Your answer should be a single number: the count of lines in the records below containing the word "ekibi".

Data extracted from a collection
○ ○ ○ ○ ○ ○ ○
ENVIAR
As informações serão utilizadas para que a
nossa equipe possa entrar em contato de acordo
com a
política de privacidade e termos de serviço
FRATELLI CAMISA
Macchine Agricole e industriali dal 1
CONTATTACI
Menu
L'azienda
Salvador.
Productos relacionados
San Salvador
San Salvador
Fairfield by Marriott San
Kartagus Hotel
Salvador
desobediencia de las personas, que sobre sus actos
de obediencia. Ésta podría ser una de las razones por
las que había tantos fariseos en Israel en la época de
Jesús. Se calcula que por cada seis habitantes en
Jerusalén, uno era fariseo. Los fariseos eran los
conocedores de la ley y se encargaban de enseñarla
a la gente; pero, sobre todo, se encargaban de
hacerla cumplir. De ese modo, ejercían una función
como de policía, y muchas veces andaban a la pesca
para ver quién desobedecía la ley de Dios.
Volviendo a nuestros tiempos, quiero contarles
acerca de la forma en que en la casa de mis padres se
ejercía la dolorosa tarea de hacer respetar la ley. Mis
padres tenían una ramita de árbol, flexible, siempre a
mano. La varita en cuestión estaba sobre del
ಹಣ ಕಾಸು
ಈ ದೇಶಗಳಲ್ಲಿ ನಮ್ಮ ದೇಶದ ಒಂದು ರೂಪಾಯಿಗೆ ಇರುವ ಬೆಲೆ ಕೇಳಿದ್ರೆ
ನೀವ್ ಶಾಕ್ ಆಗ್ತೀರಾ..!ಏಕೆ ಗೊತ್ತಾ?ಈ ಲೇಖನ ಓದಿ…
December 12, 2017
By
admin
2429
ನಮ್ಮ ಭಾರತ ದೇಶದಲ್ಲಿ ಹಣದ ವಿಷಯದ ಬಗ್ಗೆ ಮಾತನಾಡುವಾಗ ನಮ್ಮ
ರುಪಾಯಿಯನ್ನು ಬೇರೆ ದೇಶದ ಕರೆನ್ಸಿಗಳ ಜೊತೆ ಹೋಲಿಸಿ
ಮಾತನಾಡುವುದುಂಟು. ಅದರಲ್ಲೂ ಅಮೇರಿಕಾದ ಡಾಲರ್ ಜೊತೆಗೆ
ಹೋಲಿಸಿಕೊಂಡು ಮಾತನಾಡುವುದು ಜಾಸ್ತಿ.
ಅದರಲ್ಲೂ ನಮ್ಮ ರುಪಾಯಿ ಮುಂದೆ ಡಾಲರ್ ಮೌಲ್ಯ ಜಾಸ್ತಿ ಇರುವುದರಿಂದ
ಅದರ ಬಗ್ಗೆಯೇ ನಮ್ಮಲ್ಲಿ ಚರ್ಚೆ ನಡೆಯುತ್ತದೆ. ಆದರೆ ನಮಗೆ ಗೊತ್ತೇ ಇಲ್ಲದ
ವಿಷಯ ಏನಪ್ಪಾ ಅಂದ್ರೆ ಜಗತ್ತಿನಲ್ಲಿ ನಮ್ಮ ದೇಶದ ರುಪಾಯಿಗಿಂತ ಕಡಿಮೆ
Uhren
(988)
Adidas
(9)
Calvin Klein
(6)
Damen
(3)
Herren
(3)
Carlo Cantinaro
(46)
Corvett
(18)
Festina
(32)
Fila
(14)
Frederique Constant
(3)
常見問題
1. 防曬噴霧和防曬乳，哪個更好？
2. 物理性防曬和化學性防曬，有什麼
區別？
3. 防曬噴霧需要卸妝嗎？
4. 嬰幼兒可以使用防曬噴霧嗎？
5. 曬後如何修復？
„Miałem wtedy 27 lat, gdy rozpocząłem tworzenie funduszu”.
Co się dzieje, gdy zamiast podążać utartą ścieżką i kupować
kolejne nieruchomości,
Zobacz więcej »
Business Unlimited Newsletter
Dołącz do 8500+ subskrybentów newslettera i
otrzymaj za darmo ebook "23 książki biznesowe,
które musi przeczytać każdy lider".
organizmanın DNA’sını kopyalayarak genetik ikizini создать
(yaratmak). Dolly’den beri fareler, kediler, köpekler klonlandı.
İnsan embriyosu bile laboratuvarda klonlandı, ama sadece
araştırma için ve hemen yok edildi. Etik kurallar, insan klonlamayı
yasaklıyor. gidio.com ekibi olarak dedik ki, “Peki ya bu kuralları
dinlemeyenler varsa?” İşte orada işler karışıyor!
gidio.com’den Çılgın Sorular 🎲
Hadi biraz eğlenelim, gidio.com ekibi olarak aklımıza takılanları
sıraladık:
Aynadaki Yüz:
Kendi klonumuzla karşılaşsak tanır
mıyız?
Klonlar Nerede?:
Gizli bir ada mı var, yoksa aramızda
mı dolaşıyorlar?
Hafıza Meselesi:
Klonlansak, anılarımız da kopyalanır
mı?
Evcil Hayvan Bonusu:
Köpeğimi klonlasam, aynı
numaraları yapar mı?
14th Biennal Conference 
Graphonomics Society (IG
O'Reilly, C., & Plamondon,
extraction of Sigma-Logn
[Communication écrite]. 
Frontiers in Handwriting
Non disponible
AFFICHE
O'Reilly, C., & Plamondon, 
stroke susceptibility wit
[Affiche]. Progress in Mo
○ ○ ○ ○ ○ ○ ○
§ **ANSWER**
2